Page-level text extractions:
========================================
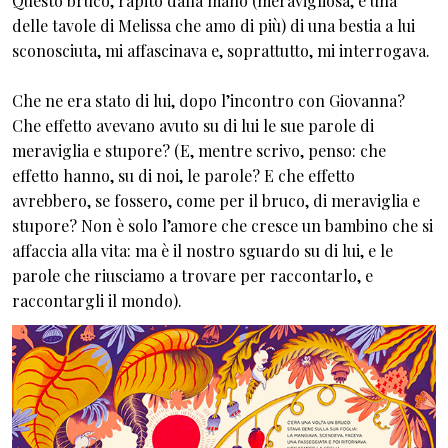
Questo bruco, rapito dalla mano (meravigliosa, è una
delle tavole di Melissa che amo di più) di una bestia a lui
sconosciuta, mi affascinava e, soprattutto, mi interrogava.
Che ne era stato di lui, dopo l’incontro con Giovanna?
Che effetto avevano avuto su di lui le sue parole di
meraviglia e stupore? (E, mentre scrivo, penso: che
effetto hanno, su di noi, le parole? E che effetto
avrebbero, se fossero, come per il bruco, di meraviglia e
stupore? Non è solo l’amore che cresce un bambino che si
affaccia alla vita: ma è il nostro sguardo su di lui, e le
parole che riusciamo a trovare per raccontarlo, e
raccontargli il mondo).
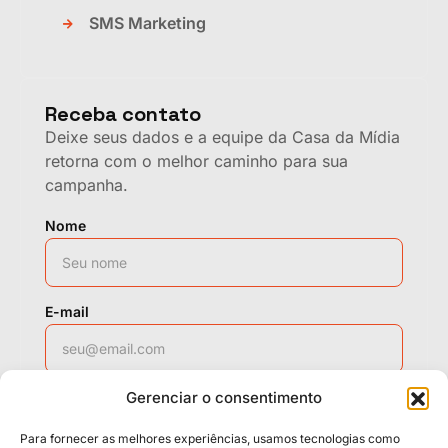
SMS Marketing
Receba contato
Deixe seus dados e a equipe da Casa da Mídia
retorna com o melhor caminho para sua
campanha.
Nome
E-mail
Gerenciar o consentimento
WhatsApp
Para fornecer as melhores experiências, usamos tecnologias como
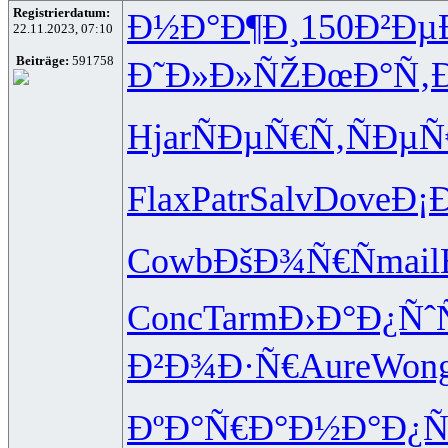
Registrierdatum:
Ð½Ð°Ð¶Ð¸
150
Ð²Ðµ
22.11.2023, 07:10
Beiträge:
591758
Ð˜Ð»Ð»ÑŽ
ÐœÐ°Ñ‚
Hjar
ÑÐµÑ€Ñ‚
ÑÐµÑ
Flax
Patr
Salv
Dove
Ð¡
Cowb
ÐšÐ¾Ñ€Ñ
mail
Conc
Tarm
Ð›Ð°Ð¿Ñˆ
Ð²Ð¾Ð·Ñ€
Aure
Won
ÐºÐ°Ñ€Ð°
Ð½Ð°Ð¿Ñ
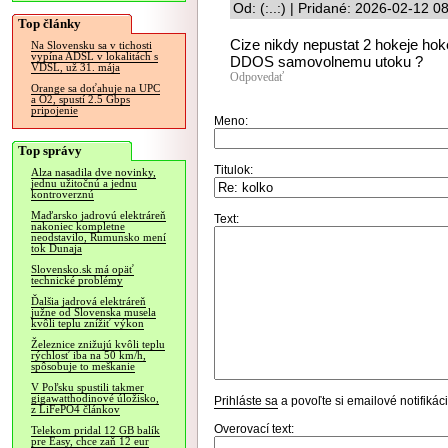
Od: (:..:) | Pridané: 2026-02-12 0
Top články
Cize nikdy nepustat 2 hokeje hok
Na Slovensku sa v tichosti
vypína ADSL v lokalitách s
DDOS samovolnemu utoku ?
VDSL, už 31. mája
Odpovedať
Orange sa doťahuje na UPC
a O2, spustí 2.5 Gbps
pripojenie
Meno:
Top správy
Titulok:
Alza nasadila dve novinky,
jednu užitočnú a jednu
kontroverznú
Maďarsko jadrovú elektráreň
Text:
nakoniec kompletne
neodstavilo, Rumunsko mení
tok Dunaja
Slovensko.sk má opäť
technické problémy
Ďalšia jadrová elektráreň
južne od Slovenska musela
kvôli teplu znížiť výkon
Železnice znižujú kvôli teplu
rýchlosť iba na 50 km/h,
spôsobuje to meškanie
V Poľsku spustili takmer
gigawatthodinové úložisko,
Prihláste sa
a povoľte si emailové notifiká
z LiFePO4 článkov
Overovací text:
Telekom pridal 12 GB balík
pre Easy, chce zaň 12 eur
========================================
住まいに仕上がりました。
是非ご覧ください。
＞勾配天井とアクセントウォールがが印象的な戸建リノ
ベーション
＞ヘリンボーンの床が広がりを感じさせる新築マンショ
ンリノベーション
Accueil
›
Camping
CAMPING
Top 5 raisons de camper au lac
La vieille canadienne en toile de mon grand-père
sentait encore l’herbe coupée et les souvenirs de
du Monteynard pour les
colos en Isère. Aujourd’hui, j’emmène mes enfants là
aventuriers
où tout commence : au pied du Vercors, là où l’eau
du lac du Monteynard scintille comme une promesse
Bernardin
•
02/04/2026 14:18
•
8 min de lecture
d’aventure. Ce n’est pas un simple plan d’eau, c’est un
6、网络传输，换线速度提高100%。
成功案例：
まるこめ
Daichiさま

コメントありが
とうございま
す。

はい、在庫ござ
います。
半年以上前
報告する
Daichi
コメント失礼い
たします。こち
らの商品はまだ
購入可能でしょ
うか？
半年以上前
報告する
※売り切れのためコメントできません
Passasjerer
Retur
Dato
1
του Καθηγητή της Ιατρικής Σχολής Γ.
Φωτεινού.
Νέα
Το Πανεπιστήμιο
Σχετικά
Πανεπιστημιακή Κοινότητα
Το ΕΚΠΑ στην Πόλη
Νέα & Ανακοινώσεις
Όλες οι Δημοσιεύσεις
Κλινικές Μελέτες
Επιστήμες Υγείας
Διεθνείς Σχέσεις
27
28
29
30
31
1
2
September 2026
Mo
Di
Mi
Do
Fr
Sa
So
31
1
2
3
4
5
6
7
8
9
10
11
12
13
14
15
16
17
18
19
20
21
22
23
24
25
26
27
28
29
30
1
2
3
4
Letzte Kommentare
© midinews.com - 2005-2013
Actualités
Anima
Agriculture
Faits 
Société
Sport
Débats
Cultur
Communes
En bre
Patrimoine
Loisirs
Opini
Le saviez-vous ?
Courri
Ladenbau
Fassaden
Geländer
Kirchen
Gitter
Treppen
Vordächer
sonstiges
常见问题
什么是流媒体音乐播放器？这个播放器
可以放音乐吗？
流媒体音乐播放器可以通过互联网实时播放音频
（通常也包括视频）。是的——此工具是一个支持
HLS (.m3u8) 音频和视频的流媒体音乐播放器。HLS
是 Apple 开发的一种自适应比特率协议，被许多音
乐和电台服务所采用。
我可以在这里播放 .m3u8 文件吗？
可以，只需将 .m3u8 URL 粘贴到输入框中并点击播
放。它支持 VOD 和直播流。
========================================
=== DESCRIPTION OF THE TASK ===
Look through the entries and find each line that has the string "meraviglia". Copy those lines.

=== SOLVED EXERCISE ===
meraviglia e stupore? (E, mentre scrivo, penso: che
avrebbero, se fossero, come per il bruco, di meraviglia e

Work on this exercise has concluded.